C.S. Lewis has long been criticised for the sexist way he handled Susan's puberty and the discovery of her 'sexuality' in the Narnia books. (She is described as being obsessed with her looks and boys' attention, making her unacceptable for Narnia in the ending of the series).
(To her credit, Hari's review has more substance than Indramalar's and Mumtaj's, and demonstrates a little more familiarity with Lewis's work.)
I watched Prince Caspian yesterday, and I must say that it wasn't as good as I'd hoped. Already The Lion, the Witch and the Wardrobe fell short of my expectations (as a movie, strictly speaking); Caspian was worse. Hari blames it on the obsession with battle scenes, and I couldn't agree more.

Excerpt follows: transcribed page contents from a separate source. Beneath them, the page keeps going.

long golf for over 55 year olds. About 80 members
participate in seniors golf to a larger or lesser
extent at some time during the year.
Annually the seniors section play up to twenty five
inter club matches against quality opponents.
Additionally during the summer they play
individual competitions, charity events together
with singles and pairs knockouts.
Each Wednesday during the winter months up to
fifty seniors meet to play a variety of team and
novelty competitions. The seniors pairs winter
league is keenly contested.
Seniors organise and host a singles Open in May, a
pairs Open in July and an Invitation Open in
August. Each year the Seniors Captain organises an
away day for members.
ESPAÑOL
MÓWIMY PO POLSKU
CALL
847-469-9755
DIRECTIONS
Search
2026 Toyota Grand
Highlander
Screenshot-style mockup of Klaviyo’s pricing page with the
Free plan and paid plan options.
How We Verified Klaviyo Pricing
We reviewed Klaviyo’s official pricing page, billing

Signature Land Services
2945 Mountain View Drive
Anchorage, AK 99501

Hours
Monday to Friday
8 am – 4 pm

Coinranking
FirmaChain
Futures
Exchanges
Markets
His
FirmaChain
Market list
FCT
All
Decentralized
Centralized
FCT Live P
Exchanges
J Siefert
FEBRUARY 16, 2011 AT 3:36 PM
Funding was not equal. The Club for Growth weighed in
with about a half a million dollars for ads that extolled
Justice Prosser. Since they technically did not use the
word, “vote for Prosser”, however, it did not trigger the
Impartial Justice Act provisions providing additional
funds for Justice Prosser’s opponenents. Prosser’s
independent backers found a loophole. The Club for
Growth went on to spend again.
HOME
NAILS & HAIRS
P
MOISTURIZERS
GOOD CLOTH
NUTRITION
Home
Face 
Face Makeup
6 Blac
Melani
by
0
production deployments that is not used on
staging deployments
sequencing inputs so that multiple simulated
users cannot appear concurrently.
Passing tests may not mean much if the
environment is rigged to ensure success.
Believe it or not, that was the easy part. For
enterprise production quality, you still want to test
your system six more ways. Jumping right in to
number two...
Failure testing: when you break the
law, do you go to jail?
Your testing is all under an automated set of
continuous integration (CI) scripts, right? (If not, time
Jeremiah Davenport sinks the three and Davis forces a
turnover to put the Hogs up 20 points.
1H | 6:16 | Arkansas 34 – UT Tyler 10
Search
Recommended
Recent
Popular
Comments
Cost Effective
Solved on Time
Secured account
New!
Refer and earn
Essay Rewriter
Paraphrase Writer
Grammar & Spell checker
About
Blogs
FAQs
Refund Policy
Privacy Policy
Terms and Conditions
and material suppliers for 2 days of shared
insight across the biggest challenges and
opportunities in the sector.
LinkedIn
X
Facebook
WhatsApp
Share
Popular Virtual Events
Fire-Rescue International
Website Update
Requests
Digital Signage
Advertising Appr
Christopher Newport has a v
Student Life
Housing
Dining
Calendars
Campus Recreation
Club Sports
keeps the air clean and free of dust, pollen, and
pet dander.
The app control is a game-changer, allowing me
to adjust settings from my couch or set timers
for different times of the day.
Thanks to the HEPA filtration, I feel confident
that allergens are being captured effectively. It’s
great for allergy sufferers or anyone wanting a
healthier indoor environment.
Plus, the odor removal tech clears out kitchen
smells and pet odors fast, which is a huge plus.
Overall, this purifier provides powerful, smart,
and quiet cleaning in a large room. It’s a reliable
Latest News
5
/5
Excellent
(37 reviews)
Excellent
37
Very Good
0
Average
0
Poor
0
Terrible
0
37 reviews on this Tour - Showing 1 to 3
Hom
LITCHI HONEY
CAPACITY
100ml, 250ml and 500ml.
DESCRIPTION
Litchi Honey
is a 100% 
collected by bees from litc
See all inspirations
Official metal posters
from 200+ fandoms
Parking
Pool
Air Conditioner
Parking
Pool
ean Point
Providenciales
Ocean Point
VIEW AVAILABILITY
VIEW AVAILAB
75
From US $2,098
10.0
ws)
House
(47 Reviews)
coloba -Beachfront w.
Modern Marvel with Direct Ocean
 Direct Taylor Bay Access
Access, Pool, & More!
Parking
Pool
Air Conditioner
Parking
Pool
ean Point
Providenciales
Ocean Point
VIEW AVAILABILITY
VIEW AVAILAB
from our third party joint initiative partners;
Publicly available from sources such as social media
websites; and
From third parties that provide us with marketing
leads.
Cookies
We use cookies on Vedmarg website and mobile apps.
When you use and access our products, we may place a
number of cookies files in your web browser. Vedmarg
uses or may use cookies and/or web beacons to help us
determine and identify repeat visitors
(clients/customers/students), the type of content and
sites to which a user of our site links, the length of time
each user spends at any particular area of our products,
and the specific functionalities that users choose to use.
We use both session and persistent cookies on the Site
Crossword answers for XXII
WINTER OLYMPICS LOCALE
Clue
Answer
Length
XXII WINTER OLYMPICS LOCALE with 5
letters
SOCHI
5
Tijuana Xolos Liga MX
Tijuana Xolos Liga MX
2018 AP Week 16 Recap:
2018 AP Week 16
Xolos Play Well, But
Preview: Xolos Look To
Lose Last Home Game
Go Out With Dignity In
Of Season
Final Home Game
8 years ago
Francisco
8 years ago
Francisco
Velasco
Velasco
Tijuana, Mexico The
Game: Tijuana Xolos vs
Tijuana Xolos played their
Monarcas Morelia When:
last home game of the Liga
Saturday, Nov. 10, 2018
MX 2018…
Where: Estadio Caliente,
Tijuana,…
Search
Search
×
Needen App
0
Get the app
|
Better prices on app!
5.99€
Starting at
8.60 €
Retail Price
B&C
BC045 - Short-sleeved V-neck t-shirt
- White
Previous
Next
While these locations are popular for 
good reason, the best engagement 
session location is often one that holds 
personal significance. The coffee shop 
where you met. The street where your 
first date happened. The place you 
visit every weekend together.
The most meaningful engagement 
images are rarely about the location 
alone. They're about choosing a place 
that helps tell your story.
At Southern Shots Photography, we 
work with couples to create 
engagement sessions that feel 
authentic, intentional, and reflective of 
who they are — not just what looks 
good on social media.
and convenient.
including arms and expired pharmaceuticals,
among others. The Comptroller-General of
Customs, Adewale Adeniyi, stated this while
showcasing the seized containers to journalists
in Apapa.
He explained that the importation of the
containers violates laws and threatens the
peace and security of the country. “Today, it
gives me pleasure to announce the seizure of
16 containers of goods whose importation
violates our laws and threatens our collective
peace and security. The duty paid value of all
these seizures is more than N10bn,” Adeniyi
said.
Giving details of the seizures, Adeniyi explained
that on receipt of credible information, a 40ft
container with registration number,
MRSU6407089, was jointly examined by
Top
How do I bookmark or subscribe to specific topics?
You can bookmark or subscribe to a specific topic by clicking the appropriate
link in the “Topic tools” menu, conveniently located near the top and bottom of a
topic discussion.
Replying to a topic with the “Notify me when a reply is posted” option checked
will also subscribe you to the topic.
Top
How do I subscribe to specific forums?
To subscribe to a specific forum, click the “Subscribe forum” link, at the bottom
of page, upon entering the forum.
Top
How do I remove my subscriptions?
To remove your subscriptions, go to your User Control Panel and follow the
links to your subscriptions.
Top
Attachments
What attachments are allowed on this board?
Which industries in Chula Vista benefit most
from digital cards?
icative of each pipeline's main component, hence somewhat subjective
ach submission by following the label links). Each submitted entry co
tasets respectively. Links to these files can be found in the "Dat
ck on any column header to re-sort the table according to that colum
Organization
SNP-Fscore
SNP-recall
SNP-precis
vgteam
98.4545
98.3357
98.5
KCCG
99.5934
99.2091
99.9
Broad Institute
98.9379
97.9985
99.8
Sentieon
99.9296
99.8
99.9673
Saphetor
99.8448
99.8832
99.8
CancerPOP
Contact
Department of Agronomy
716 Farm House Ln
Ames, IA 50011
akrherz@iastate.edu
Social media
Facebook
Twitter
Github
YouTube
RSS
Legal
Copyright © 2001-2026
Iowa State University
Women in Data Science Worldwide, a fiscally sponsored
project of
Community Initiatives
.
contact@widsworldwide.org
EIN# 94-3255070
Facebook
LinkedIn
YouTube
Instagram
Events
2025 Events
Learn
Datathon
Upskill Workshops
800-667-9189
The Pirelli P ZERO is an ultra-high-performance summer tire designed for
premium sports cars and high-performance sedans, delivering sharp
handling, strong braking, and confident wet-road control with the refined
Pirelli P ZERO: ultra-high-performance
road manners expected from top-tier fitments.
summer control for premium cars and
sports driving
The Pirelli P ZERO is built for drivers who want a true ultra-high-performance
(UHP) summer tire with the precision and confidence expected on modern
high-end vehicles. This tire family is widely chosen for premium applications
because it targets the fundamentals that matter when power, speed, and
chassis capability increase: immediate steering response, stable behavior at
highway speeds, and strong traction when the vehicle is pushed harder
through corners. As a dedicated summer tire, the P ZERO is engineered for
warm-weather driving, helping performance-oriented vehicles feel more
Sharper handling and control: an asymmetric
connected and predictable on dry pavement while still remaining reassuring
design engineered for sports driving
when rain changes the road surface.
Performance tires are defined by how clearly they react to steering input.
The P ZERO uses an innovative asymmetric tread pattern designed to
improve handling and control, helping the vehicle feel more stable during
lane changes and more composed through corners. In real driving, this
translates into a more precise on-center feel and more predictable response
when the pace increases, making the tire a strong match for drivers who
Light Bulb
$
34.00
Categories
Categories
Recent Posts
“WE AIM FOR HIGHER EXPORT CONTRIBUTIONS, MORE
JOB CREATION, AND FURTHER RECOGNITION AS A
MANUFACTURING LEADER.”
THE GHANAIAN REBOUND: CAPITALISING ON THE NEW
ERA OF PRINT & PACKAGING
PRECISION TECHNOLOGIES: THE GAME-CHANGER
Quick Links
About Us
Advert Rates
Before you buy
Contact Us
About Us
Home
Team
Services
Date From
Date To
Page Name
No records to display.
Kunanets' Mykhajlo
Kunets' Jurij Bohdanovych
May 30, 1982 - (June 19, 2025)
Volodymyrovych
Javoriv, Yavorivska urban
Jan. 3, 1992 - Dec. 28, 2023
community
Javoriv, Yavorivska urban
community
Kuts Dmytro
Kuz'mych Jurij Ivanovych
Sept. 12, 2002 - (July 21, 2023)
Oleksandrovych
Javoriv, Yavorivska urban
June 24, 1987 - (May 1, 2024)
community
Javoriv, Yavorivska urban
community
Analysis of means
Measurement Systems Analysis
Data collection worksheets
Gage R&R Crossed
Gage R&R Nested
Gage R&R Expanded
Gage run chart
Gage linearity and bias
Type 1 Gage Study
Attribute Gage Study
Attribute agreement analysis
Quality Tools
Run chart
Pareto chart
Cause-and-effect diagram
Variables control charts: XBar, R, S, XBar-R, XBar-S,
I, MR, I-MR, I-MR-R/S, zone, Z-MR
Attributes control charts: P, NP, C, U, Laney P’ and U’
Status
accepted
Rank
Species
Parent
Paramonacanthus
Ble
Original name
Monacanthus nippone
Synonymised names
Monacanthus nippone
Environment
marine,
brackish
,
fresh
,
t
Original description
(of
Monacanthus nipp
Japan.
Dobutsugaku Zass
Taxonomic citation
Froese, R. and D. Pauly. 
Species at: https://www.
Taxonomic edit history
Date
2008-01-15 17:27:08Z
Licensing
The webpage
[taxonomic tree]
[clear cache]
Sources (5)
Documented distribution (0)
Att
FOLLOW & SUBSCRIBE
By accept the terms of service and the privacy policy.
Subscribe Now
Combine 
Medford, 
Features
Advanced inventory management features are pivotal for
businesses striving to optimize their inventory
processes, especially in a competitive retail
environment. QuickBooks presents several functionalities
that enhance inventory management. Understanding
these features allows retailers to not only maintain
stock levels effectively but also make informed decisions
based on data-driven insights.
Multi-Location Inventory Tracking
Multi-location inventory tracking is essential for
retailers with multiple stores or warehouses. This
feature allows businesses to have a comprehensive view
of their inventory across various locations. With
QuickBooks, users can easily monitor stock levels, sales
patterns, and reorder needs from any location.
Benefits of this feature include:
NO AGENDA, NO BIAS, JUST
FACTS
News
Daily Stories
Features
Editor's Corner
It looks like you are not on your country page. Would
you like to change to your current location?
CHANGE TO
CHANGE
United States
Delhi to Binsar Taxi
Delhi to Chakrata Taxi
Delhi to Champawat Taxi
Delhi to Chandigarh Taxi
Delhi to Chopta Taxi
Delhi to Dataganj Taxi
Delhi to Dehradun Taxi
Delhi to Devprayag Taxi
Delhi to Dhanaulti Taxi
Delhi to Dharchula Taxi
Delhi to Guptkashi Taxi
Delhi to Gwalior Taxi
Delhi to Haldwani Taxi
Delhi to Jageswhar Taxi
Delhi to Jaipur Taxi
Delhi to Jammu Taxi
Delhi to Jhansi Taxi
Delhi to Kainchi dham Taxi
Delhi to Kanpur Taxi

In the book, Lewis spends a long time allowing the drama to unfold via the telling of Caspian's story by the dwarf Trumpkin, and the battle only occurs in a small part at the end. While I'm not a book purist and while I also understand that drama in literature cannot always be translated to the same effect onscreen, I don't think the (added) siege of King Miraz's castle in the movie was warranted. It looked like a rehash of the battle scenes in Wardrobe.
(Also, I was quite disappointed with two things in particular: the fact that Aslan gets remarkably little screen time despite a strong presence in the Caspian book, and that no mention was made of Caspian's original tutor, a female dwarf-Telmarine. I especially enjoyed the part in the book when Aslan overturns the house in which she is bedridden and brings her to Caspian.)
But I digress.
I think Hari's accusation of Lewis as being sexist is baseless. And even if he could be considered 'sexist' in some ways (by not letting girls fight in battle), it is not the kind of sexism we know today. The trouble begins when one reads this book written in the fifties through the eyes of society some fifty years later.
At any rate the Chronicles of Narnia can hardly be considered sexist because in every story, girls and boys are featured in equal prominence, from The Magician's Nephew through The Horse and His Boy to The Last Battle itself. In fact in most (if not all) of the books, the female protagonists are frequently portrayed as the wiser of the two sexes.
And on Susan's unfitness for Narnia, it was not because of her puberty or sexuality, but as Hari correctly pointed out, her obsession. I actually think it's one of the saddest moments in the entire series; sad becuase her siblings had to go on without her, and sad especially because it shows that even a Queen of Narnia can turn her back on it.
In the most direct Christian context, teenagers who turn away from God despite a Christian upbringing immediately come to mind. I think it was a warning Lewis wanted to hammer home to his readers, i.e. that the choice between God and the world is very real. What are the things we are obsessed with? Again it is NOT about puberty and sexuality and growing up; rather, it's about how we choose to grow. Peter, Edmund and Lucy also grew, but they chose not to forget Narnia.
The words of the Christ ring true: we cannot serve both God and money.
2 comments:
hi ben
i have not watched caspian yet, but i do have to admit that, your commentaries on susan's behaviour have been rather insightful.
and anyway, just to let you know that i've tagged you.
cheers!
wow... wat a thorough review... thanks for the thoughts!!